Robert M. Shrum is a Senior Fellow and Clinical Professor at New York University’s Robert F. Wagner Graduate School of Public Service. Previously he was a strategist and consultant, serving as senior advisor to the Kerry campaign in 2004 and the Gore campaign in 2000. The Atlantic Monthly described him as "the most sought-after consultant in the Democratic Party." Mr. Shrum was speechwriter for Senator George McGovern in his 1972 presidential campaign; press secretary for Senator Edward M. Kennedy from 1980 to 1984; and speechwriter for Senator Kennedy during and after the 1980 presidential campaign. He was the media advisor and strategist for thirty-one successful Senate campaigns, ten successful campaigns for Governor, and for successful campaigns for Mayor in major American cities. As a journalist, Mr. Shrum´s work has appeared in New York Magazine, The Los Angeles Times, The New York Times, and The New Republic, among other publications. He has been a columnist for Slate and writes a regular column for theweek.com. Mr. Shrum´s national bestseller, No Excuses: Concessions of a Serial Campaigner, was published in June 2007 by Simon and Schuster.

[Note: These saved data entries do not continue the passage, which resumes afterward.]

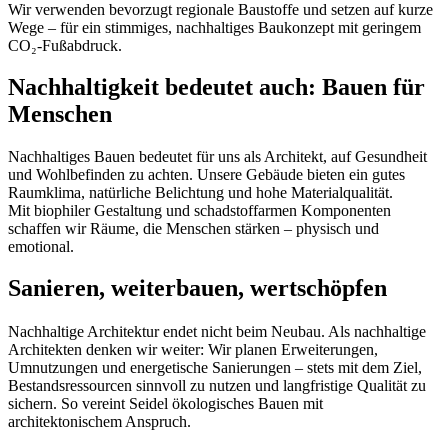
Wir verwenden bevorzugt regionale Baustoffe und setzen auf kurze
Wege – für ein stimmiges, nachhaltiges Baukonzept mit geringem
CO₂-Fußabdruck.
Nachhaltigkeit bedeutet auch: Bauen für
Menschen
Nachhaltiges Bauen bedeutet für uns als Architekt, auf Gesundheit
und Wohlbefinden zu achten. Unsere Gebäude bieten ein gutes
Raumklima, natürliche Belichtung und hohe Materialqualität.
Mit biophiler Gestaltung und schadstoffarmen Komponenten
schaffen wir Räume, die Menschen stärken – physisch und
emotional.
Sanieren, weiterbauen, wertschöpfen
Nachhaltige Architektur endet nicht beim Neubau. Als nachhaltige
Architekten denken wir weiter: Wir planen Erweiterungen,
Umnutzungen und energetische Sanierungen – stets mit dem Ziel,
Bestandsressourcen sinnvoll zu nutzen und langfristige Qualität zu
sichern. So vereint Seidel ökologisches Bauen mit
architektonischem Anspruch.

What does "Dialogue" mean to you?
The capacity which often seems to be lost in the increasing cacophony of American politics, to listen to other points of view, and respond in a way that enlarges and moves the discussion on. That’s what I prize most about the La Pietra Dialogues. People with differing views, in different parties, from different places sit together in the city that invented the Renaissance and at the best moments think anew and open a way for decision makers to act anew.

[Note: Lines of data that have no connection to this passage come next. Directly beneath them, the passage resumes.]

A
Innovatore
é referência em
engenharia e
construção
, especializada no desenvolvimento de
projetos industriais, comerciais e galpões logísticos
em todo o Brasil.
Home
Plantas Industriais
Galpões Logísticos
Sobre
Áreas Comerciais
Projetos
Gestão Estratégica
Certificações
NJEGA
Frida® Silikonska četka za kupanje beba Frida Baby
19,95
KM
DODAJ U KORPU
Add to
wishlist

How are European and American politics similar and different?
The biggest difference – at least in some European countries – is the lesser role of paid television advertising that has given centralized party structures more influence and tighter control. But that is breaking down with because of the impact of the current economic crisis and because social media are creating new and more engaging ways to communicate and mobilize. A fundamental similarity, and this is fundamental, is that message matters. The narrative that a candidate or party adopts has to meet voters where they are, dealing with their top of mind concerns, rather than trying to tell them that an election is about something other than that.
Which European politician has impressed you the most? Why?

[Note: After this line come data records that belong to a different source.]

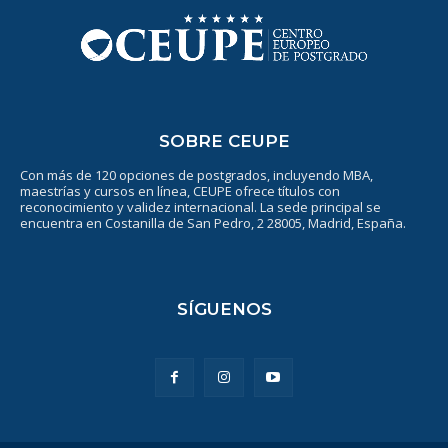
SOBRE CEUPE
Con más de 120 opciones de postgrados, incluyendo MBA,
maestrías y cursos en línea, CEUPE ofrece títulos con
reconocimiento y validez internacional. La sede principal se
encuentra en Costanilla de San Pedro, 2 28005, Madrid, España.
SÍGUENOS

Gordon Brown. He is a rare combination of high intelligence and deep principle with a nearly matchless command of the substance of public policy. At the same time, he is one of the greatest political strategists I’ve ever met. He was the key strategist in the Labor Party’s victories from 1997 – 2005. And while he lost in 2010 – although he came closer than anyone predicted – as Prime Minister in 2008 and 2009 he played a central and indispensable role in preventing a global economic recession from becoming a second Great Depression.
What have you taken away from your experience at La Pietra?
Great insights, great friendships, and great memories.